Stated differently, if a response to an offer is conditioned on additional or different terms, then it is not an acceptance of an offer. See Robinson v. Sweeney, 301 A.D.2d 815, 818, 753 N.Y.S.2d 583, 586 (3d Dep’t 2003).
Furthermore, agreements to agree are not enforceable contracts. Skyrise, 2019 WL 699964, at *3. The parties’ intent governs whether they have a binding agreement. Wisconsin, like New York, takes an objective view of intent, looking at the parties’ words and actions. As the New York Court of Appeals explained:
“[I]t is necessary to look ... to the objective manifestations of the intent of the parties as gathered by their expressed words and deeds. In doing so, disproportionate emphasis is not to be put on any single act, phrase or other expression, but, instead, on the totality of all of these, given the attendant circumstances, the situation of the parties, and the objectives they were striving to attain.”
Brown Bros. Elec. Contractors v. Beam Constr. Corp., 41 N.Y.2d 397, 399-400, 393 N.Y.S.2d 350, 352 (1977) (citations omitted). Also, Wisconsin does not require the parties’ signature on a document to create a valid contract. Skyrise, 2019 WL 699964, at *3. Again, intent is paramount and courts will examine the evidence to see if there is an intent by the parties to be bound.
Applying the facts in Skyrise to the above principles of law, the court found that the parties did not enter into an enforceable agreement. Skyrise’s July 7, 2017, bid constituted an initial offer. Annex did not accept the offer; instead, Annex’s responsive e-mail with a letter of intent constituted a rejection and counteroffer. Throughout August and September, the parties continued negotiating.

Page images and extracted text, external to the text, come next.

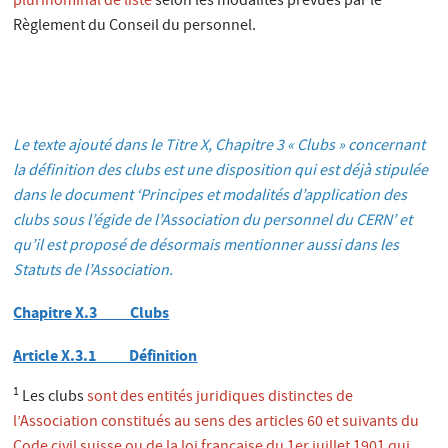
plurinominal de liste
selon les modalités prévues par le
Règlement du Conseil du personnel.
Le texte ajouté dans le Titre X, Chapitre 3 « Clubs » concernant
la définition des clubs est une disposition qui est déjà stipulée
dans le document ‘Principes et modalités d’application des
clubs sous l’égide de l’Association du personnel du CERN’ et
qu’il est proposé de désormais mentionner aussi dans les
Statuts de l’Association.
Chapitre X.3 Clubs
Article X.3.1 Définition
1
Les clubs
sont des entités juridiques distinctes de
l’Association constitués au sens des articles 60 et suivants du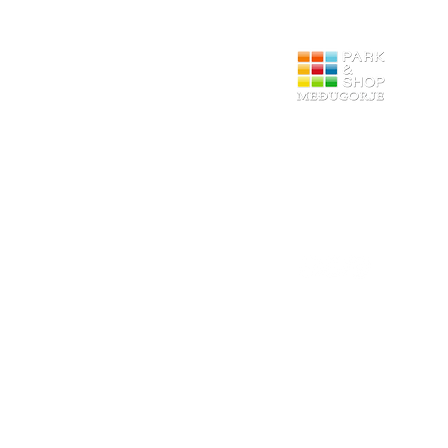
12 godina s vam
shopping with pleasure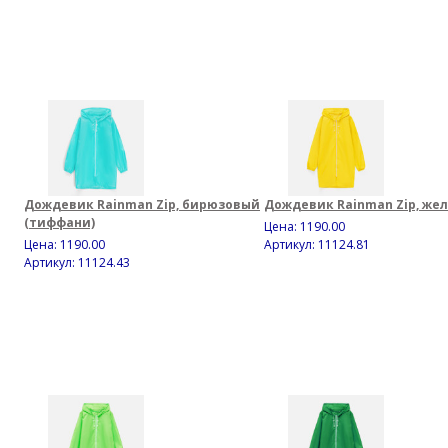
Дождевик Rainman Zip, бирюзовый
Дождевик Rainman Zip, же
(тиффани)
Цена:
1190.00
Цена:
1190.00
Артикул: 11124.81
Артикул: 11124.43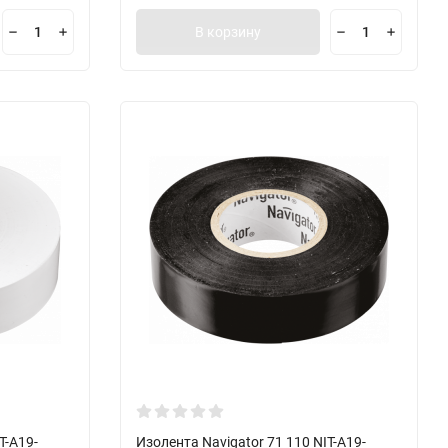
В корзину
T-A19-
Изолента Navigator 71 110 NIT-A19-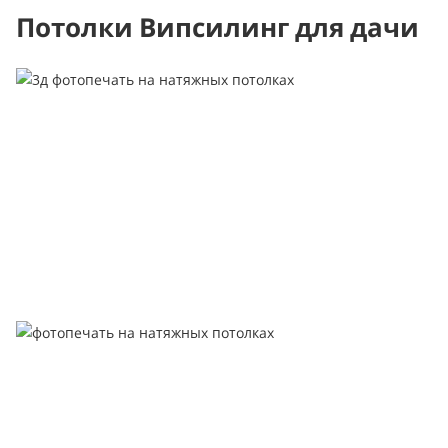
Потолки Випсилинг для дачи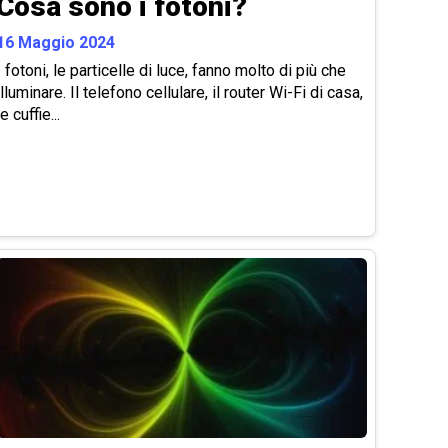
Cosa sono i fotoni?
16 Maggio 2024
I fotoni, le particelle di luce, fanno molto di più che
illuminare. Il telefono cellulare, il router Wi-Fi di casa,
le cuffie...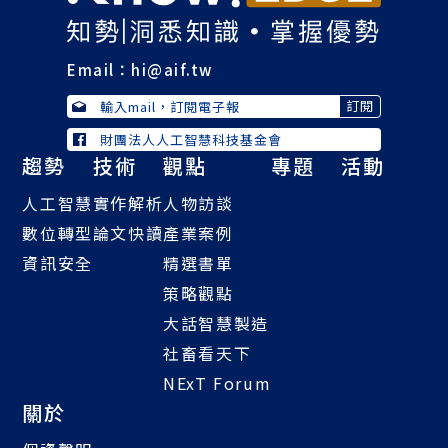
Email：
hi@aif.tw
財團法人人工智慧科技基金會
趨勢
技術
觀點
專題
活動
人工智慧
實作解析
人物訪談
數位轉型
論文快讀
產業案例
資訊安全
精選書單
策略觀點
大話智慧製造
社畜看天下
NExT Forum
關於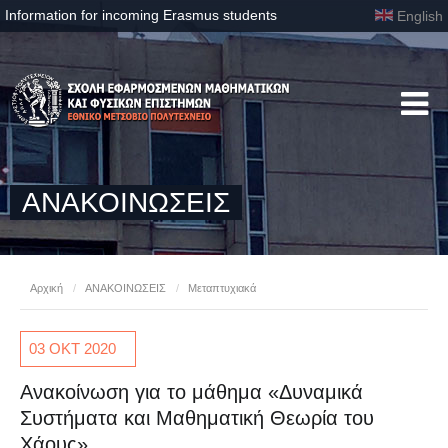
Information for incoming Erasmus students
English
ΑΝΑΚΟΙΝΩΣΕΙΣ
Αρχική
/
ΑΝΑΚΟΙΝΩΣΕΙΣ
/
Μεταπτυχιακά
03 ΟΚΤ
2020
Ανακοίνωση για το μάθημα «Δυναμικά
Συστήματα και Μαθηματική Θεωρία του
Χάους»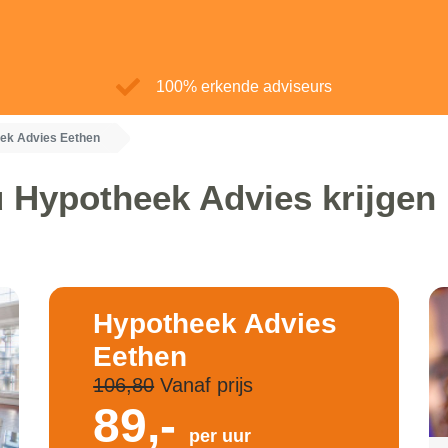
100% erkende adviseurs
ek Advies Eethen
 Hypotheek Advies krijgen
Hypotheek Advies
Eethen
106,80
Vanaf prijs
89,-
per uur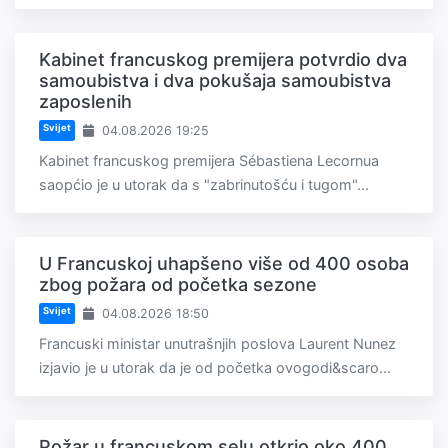
Kabinet francuskog premijera potvrdio dva
samoubistva i dva pokušaja samoubistva
zaposlenih
Svijet
04.08.2026 19:25
Kabinet francuskog premijera Sébastiena Lecornua
saopćio je u utorak da s "zabrinutošću i tugom"...
U Francuskoj uhapšeno više od 400 osoba
zbog požara od početka sezone
Svijet
04.08.2026 18:50
Francuski ministar unutrašnjih poslova Laurent Nunez
izjavio je u utorak da je od početka ovogodi&scaro...
Požar u francuskom selu otkrio oko 400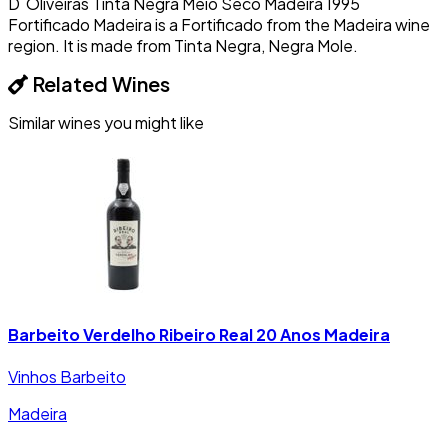
D´Oliveiras Tinta Negra Meio Seco Madeira 1995
Fortificado Madeira is a Fortificado from the Madeira wine
region. It is made from Tinta Negra, Negra Mole.
Related Wines
Similar wines you might like
Barbeito Verdelho Ribeiro Real 20 Anos Madeira
Vinhos Barbeito
Madeira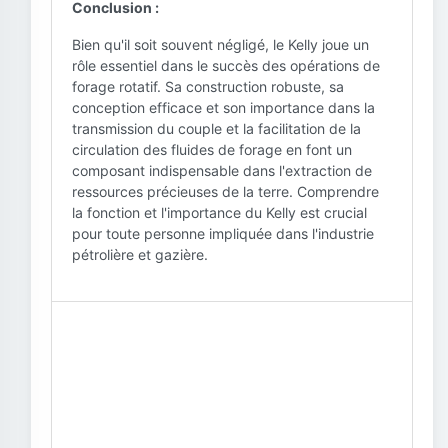
Conclusion :
Bien qu'il soit souvent négligé, le Kelly joue un
rôle essentiel dans le succès des opérations de
forage rotatif. Sa construction robuste, sa
conception efficace et son importance dans la
transmission du couple et la facilitation de la
circulation des fluides de forage en font un
composant indispensable dans l'extraction de
ressources précieuses de la terre. Comprendre
la fonction et l'importance du Kelly est crucial
pour toute personne impliquée dans l'industrie
pétrolière et gazière.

They disagreed on the significance of the Sept. 22 exchange. Skyrise argued that Annex entered into a contract when it signed the modified bid proposal; Annex claimed that a binding contract was never formed. The court agreed with Annex, finding that while the parties may have agreed on the contents of “Exhibit A” to their contract (based on Annex’s annotation), they were still negotiating the remainder of the terms. The parties ultimately never reached a deal and Annex broke off negotiations on Nov. 2.

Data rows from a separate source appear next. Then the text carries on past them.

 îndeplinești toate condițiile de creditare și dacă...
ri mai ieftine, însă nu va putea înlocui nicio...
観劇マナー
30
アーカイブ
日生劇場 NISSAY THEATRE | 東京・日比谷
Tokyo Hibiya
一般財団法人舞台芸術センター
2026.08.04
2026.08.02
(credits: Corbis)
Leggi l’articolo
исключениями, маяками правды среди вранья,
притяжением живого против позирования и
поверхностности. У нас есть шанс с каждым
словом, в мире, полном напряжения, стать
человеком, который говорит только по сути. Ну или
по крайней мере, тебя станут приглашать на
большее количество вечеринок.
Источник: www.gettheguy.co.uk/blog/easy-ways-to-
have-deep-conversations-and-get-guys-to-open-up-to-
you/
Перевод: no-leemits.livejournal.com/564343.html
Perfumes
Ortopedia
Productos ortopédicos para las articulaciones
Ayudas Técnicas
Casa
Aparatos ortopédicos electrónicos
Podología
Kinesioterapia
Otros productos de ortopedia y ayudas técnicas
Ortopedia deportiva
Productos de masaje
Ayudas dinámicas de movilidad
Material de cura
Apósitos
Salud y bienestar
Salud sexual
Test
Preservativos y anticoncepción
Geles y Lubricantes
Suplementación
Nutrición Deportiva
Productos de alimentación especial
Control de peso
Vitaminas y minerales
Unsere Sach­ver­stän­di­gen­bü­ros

Remember that contract formation requires more than an offer, acceptance and consideration (e.g., bargained-for exchange). It also requires a mutual assent to be bound; a so-called “meeting of the minds” on the material terms. Courts look at objective manifestations of mutual assent — typically words and actions —to determine whether the parties have an agreement.
Notably, when parties vary the terms of an agreement through back and forth negotiations, they need to remember that each proposed contract modification is a rejection of the current offer and a counteroffer. Only when the counteroffer is accepted is there a contract between the parties. Absent that acceptance, the only thing left on the table is a rejection.